» REQUIRED WORK
From start to end, write out the following data exactly, apart from its images.

» SUPPLIED MATERIAL
--*--

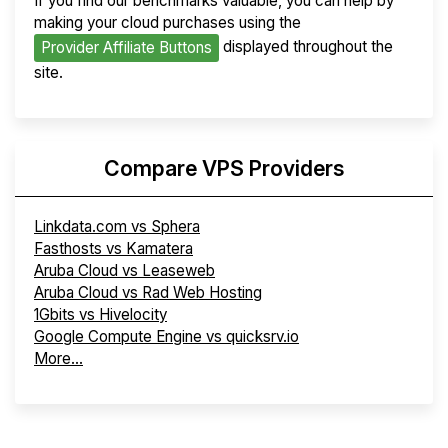
If you find our benchmarks valuable, you can help by
making your cloud purchases using the
displayed throughout the
Provider Affiliate Buttons
site.
Compare VPS Providers
Linkdata.com vs Sphera
Fasthosts vs Kamatera
Aruba Cloud vs Leaseweb
Aruba Cloud vs Rad Web Hosting
1Gbits vs Hivelocity
Google Compute Engine vs quicksrv.io
More...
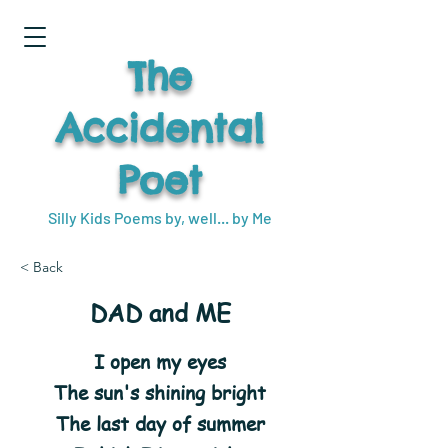
The
Accidental
Poet
Silly Kids Poems by, well... by Me
< Back
DAD and ME
I open my eyes
The sun's shining bright
The last day of summer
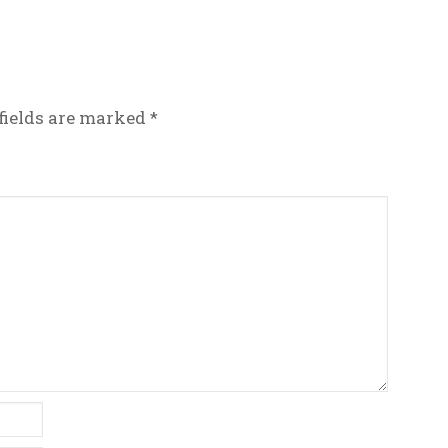
fields are marked
*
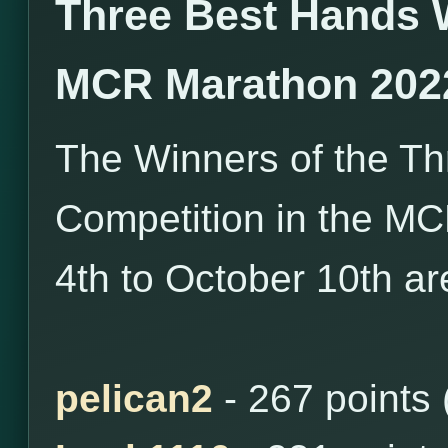
Three Best Hands 
MCR Marathon 202
The Winners of the T
Competition in the M
4th to October 10th ar
pelican2
- 267 points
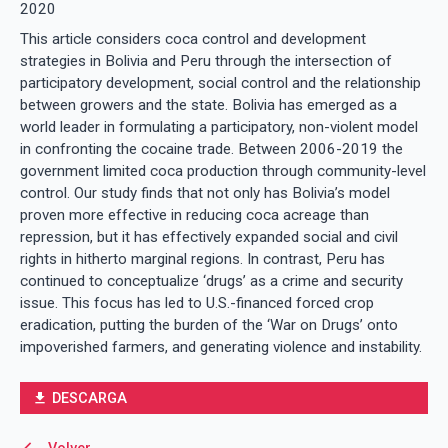
2020
This article considers coca control and development
strategies in Bolivia and Peru through the intersection of
participatory development, social control and the relationship
between growers and the state. Bolivia has emerged as a
world leader in formulating a participatory, non-violent model
in confronting the cocaine trade. Between 2006-2019 the
government limited coca production through community-level
control. Our study finds that not only has Bolivia’s model
proven more effective in reducing coca acreage than
repression, but it has effectively expanded social and civil
rights in hitherto marginal regions. In contrast, Peru has
continued to conceptualize ‘drugs’ as a crime and security
issue. This focus has led to U.S.-financed forced crop
eradication, putting the burden of the ‘War on Drugs’ onto
impoverished farmers, and generating violence and instability.
DESCARGA
file_download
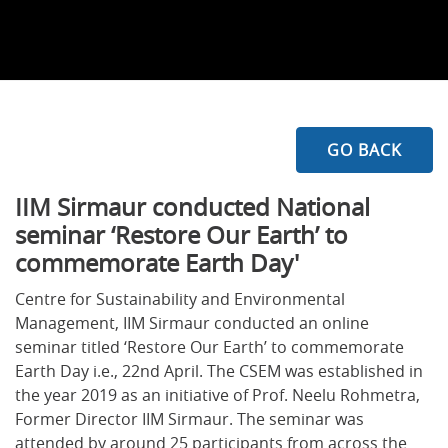
GO BACK
I
IM Sirmaur conducted National
seminar ‘Restore Our Earth’ to
commemorate Earth Day'
Centre for Sustainability and Environmental
Management, IIM Sirmaur conducted an online
seminar titled ‘Restore Our Earth’ to commemorate
Earth Day i.e., 22nd April. The CSEM was established in
the year 2019 as an initiative of Prof. Neelu Rohmetra,
Former Director IIM Sirmaur. The seminar was
attended by around 25 participants from across the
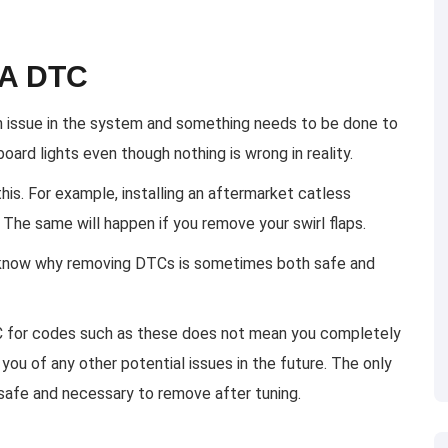
 A DTC
an issue in the system and something needs to be done to
oard lights even though nothing is wrong in reality.
s. For example, installing an aftermarket catless
The same will happen if you remove your swirl flaps.
 know why removing DTCs is sometimes both safe and
DTC for codes such as these does not mean you completely
 you of any other potential issues in the future. The only
safe and necessary to remove after tuning.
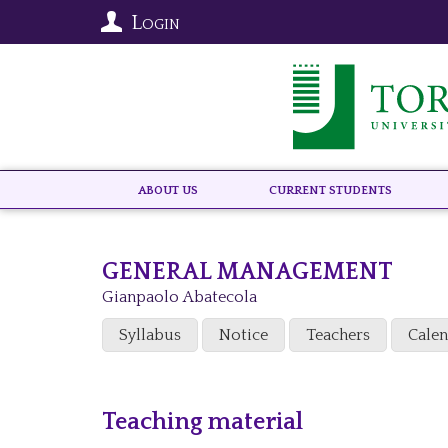
Login
About US
Current Students
GENERAL MANAGEMENT
Gianpaolo Abatecola
Syllabus
Notice
Teachers
Cale
Teaching material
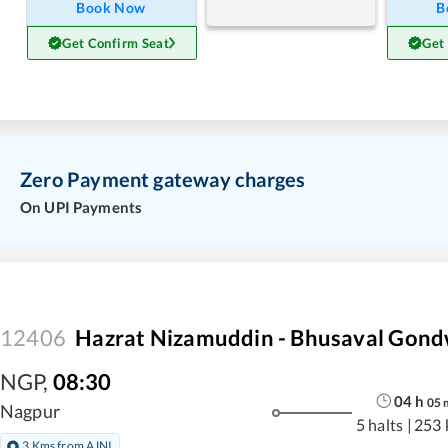
Book Now
B
Get Confirm Seat
Get
Zero Payment gateway charges
On UPI Payments
12406
Hazrat Nizamuddin - Bhusaval Gond
NGP
,
08:30
04
h
05
Nagpur
5 halts
|
253 
3 Kms from AJNI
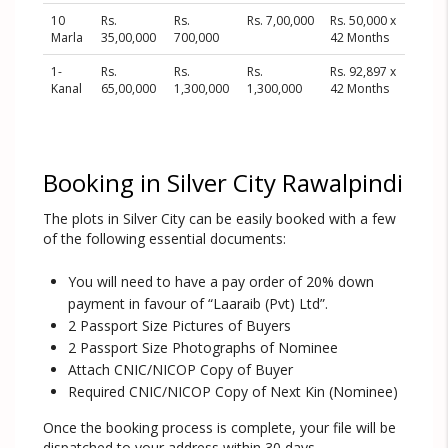
10
Rs.
Rs.
Rs. 7,00,000
Rs. 50,000 x
Marla
35,00,000
700,000
42 Months
1-
Rs.
Rs.
Rs.
Rs. 92,897 x
Kanal
65,00,000
1,300,000
1,300,000
42 Months
Booking in Silver City Rawalpindi
The plots in Silver City can be easily booked with a few
of the following essential documents:
You will need to have a pay order of 20% down
payment in favour of “Laaraib (Pvt) Ltd”.
2 Passport Size Pictures of Buyers
2 Passport Size Photographs of Nominee
Attach CNIC/NICOP Copy of Buyer
Required CNIC/NICOP Copy of Next Kin (Nominee)
Once the booking process is complete, your file will be
dispatched to your address within 30 days.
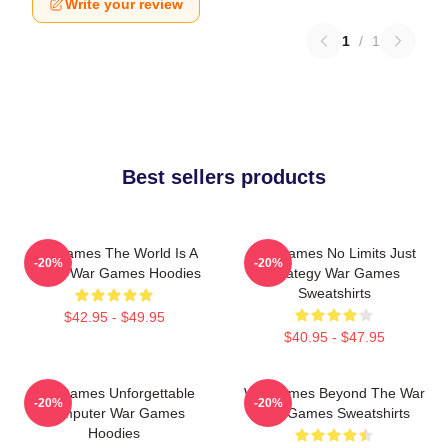
Write your review
1
/
1
Best sellers products
WarGames The World Is A
WarGames No Limits Just
-20%
-20%
Game War Games Hoodies
Strategy War Games
Sweatshirts
$42.95 - $49.95
$40.95 - $47.95
WarGames Unforgettable
WarGames Beyond The War
-20%
-20%
Computer War Games
War Games Sweatshirts
Hoodies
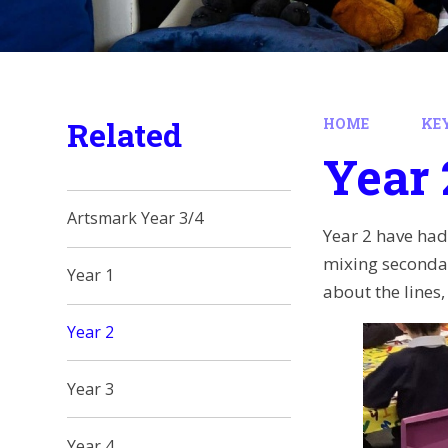
Related
HOME
KE
Year 
Artsmark Year 3/4
Year 2 have had
mixing secondary
Year 1
about the lines
Year 2
Year 3
Year 4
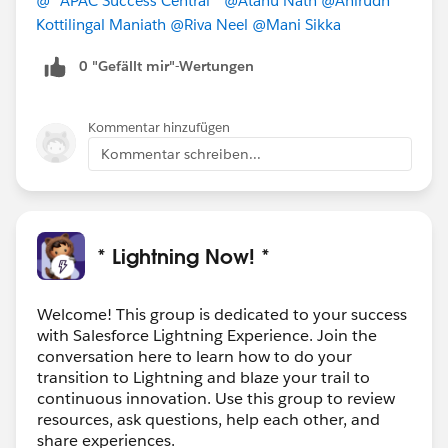
@* APAC Success Central *
@Atanu Nath
@Anirudh
Kottilingal Maniath
@Riva Neel
@Mani Sikka
0 "Gefällt mir"-Wertungen
Kommentar hinzufügen
Kommentar schreiben...
* Lightning Now! *
Welcome! This group is dedicated to your success
with Salesforce Lightning Experience. Join the
conversation here to learn how to do your
transition to Lightning and blaze your trail to
continuous innovation. Use this group to review
resources, ask questions, help each other, and
share experiences.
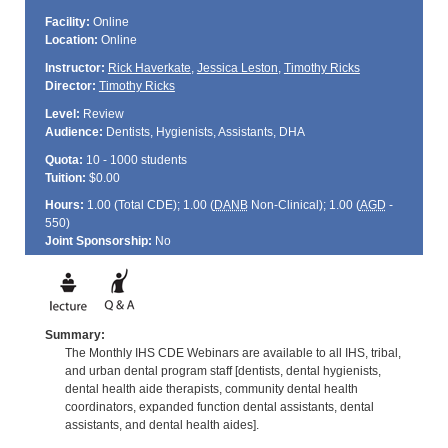
Facility:
Online
Location:
Online
Instructor:
Rick Haverkate
,
Jessica Leston
,
Timothy Ricks
Director:
Timothy Ricks
Level:
Review
Audience:
Dentists, Hygienists, Assistants, DHA
Quota:
10 - 1000 students
Tuition:
$0.00
Hours:
1.00 (Total
CDE
); 1.00 (
DANB
Non-Clinical); 1.00 (
AGD
-
550)
Joint Sponsorship:
No
Summary:
The Monthly IHS CDE Webinars are available to all IHS, tribal,
and urban dental program staff [dentists, dental hygienists,
dental health aide therapists, community dental health
coordinators, expanded function dental assistants, dental
assistants, and dental health aides].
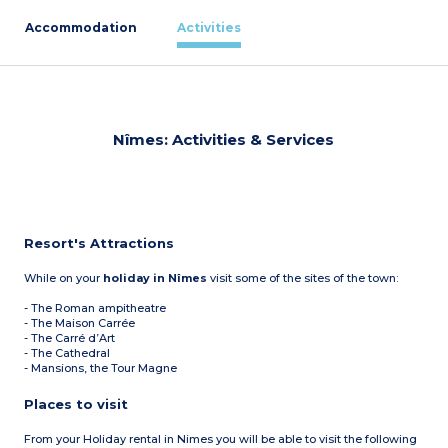
Accommodation
Activities
Nîmes: Activities & Services
Resort's Attractions
While on your
holiday in Nîmes
visit some of the sites of the town:
- The Roman ampitheatre
- The Maison Carrée
- The Carré d’Art
- The Cathedral
- Mansions, the Tour Magne
Places to visit
From your Holiday rental in Nimes you will be able to visit the following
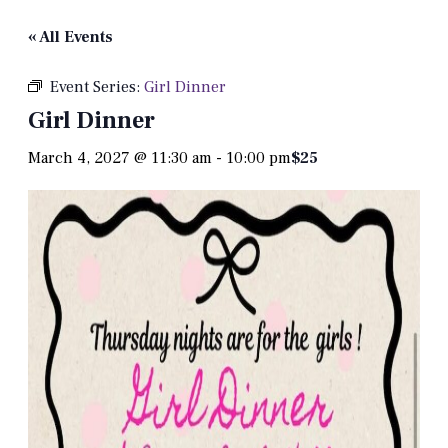
« All Events
Event Series:
Girl Dinner
Girl Dinner
March 4, 2027 @ 11:30 am
-
10:00 pm
$25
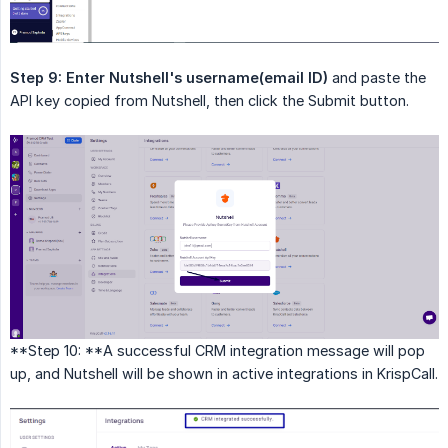
Step 9:
Enter Nutshell's username(email ID)
and paste the
API key copied from Nutshell, then click the Submit button.
**Step 10: **A successful CRM integration message will pop
up, and Nutshell will be shown in active integrations in KrispCall.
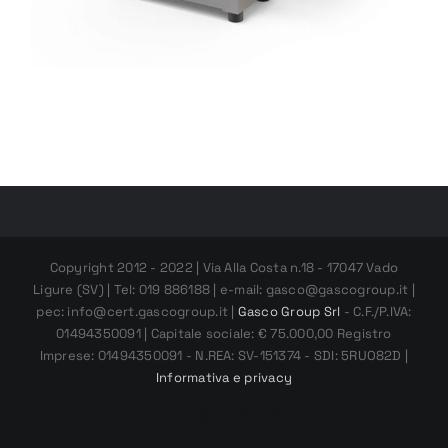
Copyright 2012 - 2022 | Via Alla Costa n.18 - 17047 Vado
Ligure (SV) | Tel: 019 886188 | e-mail: gasco@gascogroup.it |
pec: info@cert.gascogroup.it |
Gasco Group Srl
- C.F./P.IVA:
01494350091 | Capitale sociale: € 75.000,00 Registro
Imprese: 01494350091 - N.REA: SV-151374 - SDI: 5RUO82D |
Informativa e privacy
Facebook
X
Instagram
Pinterest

--*--

» TASK ANSWER
If you find our benchmarks valuable, you can help by
making your cloud purchases using the
displayed throughout the
Provider Affiliate Buttons
site.
Compare VPS Providers
Linkdata.com vs Sphera
Fasthosts vs Kamatera
Aruba Cloud vs Leaseweb
Aruba Cloud vs Rad Web Hosting
1Gbits vs Hivelocity
Google Compute Engine vs quicksrv.io
More...
The
Accidental
Poet
Silly Kids Poems by, well... by Me
< Back
DAD and ME
I open my eyes
The sun's shining bright
The last day of summer
fields are marked
*
Three Best Hands 
MCR Marathon 202
The Winners of the T
Competition in the M
4th to October 10th ar
pelican2
- 267 points
2020
This article considers coca control and development
strategies in Bolivia and Peru through the intersection of
participatory development, social control and the relationship
between growers and the state. Bolivia has emerged as a
world leader in formulating a participatory, non-violent model
in confronting the cocaine trade. Between 2006-2019 the
government limited coca production through community-level
control. Our study finds that not only has Bolivia’s model
proven more effective in reducing coca acreage than
repression, but it has effectively expanded social and civil
rights in hitherto marginal regions. In contrast, Peru has
continued to conceptualize ‘drugs’ as a crime and security
issue. This focus has led to U.S.-financed forced crop
eradication, putting the burden of the ‘War on Drugs’ onto
impoverished farmers, and generating violence and instability.
DESCARGA
file_download
GO BACK
I
IM Sirmaur conducted National
seminar ‘Restore Our Earth’ to
commemorate Earth Day'
Centre for Sustainability and Environmental
Management, IIM Sirmaur conducted an online
seminar titled ‘Restore Our Earth’ to commemorate
Earth Day i.e., 22nd April. The CSEM was established in
the year 2019 as an initiative of Prof. Neelu Rohmetra,
Former Director IIM Sirmaur. The seminar was
attended by around 25 participants from across the
 A DTC
an issue in the system and something needs to be done to
oard lights even though nothing is wrong in reality.
s. For example, installing an aftermarket catless
The same will happen if you remove your swirl flaps.
 know why removing DTCs is sometimes both safe and
DTC for codes such as these does not mean you completely
 you of any other potential issues in the future. The only
safe and necessary to remove after tuning.
Login
About US
Current Students
GENERAL MANAGEMENT
Gianpaolo Abatecola
Syllabus
Notice
Teachers
Cale
Teaching material
Book Now
B
Get Confirm Seat
Get
Zero Payment gateway charges
On UPI Payments
12406
Hazrat Nizamuddin - Bhusaval Gond
NGP
,
08:30
04
h
05
Nagpur
5 halts
|
253 
3 Kms from AJNI
10
Rs.
Rs.
Rs. 7,00,000
Rs. 50,000 x
Marla
35,00,000
700,000
42 Months
1-
Rs.
Rs.
Rs.
Rs. 92,897 x
Kanal
65,00,000
1,300,000
1,300,000
42 Months
Booking in Silver City Rawalpindi
The plots in Silver City can be easily booked with a few
of the following essential documents:
You will need to have a pay order of 20% down
payment in favour of “Laaraib (Pvt) Ltd”.
2 Passport Size Pictures of Buyers
2 Passport Size Photographs of Nominee
Attach CNIC/NICOP Copy of Buyer
Required CNIC/NICOP Copy of Next Kin (Nominee)
Once the booking process is complete, your file will be
dispatched to your address within 30 days.
Write your review
1
/
1
Best sellers products
WarGames The World Is A
WarGames No Limits Just
-20%
-20%
Game War Games Hoodies
Strategy War Games
Sweatshirts
$42.95 - $49.95
$40.95 - $47.95
WarGames Unforgettable
WarGames Beyond The War
-20%
-20%
Computer War Games
War Games Sweatshirts
Hoodies
Related
HOME
KE
Year 
Artsmark Year 3/4
Year 2 have had
mixing secondary
Year 1
about the lines
Year 2
Year 3
Year 4
@* APAC Success Central *
@Atanu Nath
@Anirudh
Kottilingal Maniath
@Riva Neel
@Mani Sikka
0 "Gefällt mir"-Wertungen
Kommentar hinzufügen
Kommentar schreiben...
* Lightning Now! *
Welcome! This group is dedicated to your success
with Salesforce Lightning Experience. Join the
conversation here to learn how to do your
transition to Lightning and blaze your trail to
continuous innovation. Use this group to review
resources, ask questions, help each other, and
share experiences.
Facility:
Online
Location:
Online
Instructor:
Rick Haverkate
,
Jessica Leston
,
Timothy Ricks
Director:
Timothy Ricks
Level:
Review
Audience:
Dentists, Hygienists, Assistants, DHA
Quota:
10 - 1000 students
Tuition:
$0.00
Hours:
1.00 (Total
CDE
); 1.00 (
DANB
Non-Clinical); 1.00 (
AGD
-
550)
Joint Sponsorship:
No
Summary:
The Monthly IHS CDE Webinars are available to all IHS, tribal,
and urban dental program staff [dentists, dental hygienists,
dental health aide therapists, community dental health
coordinators, expanded function dental assistants, dental
assistants, and dental health aides].
Accommodation
Activities
Nîmes: Activities & Services
Resort's Attractions
While on your
holiday in Nîmes
visit some of the sites of the town:
- The Roman ampitheatre
- The Maison Carrée
- The Carré d’Art
- The Cathedral
- Mansions, the Tour Magne
Places to visit
From your Holiday rental in Nimes you will be able to visit the following
« All Events
Event Series:
Girl Dinner
Girl Dinner
March 4, 2027 @ 11:30 am
-
10:00 pm
$25
Step 9:
Enter Nutshell's username(email ID)
and paste the
API key copied from Nutshell, then click the Submit button.
**Step 10: **A successful CRM integration message will pop
up, and Nutshell will be shown in active integrations in KrispCall.
Copyright 2012 - 2022 | Via Alla Costa n.18 - 17047 Vado
Ligure (SV) | Tel: 019 886188 | e-mail: gasco@gascogroup.it |
pec: info@cert.gascogroup.it |
Gasco Group Srl
- C.F./P.IVA:
01494350091 | Capitale sociale: € 75.000,00 Registro
Imprese: 01494350091 - N.REA: SV-151374 - SDI: 5RUO82D |
Informativa e privacy
Facebook
X
Instagram
Pinterest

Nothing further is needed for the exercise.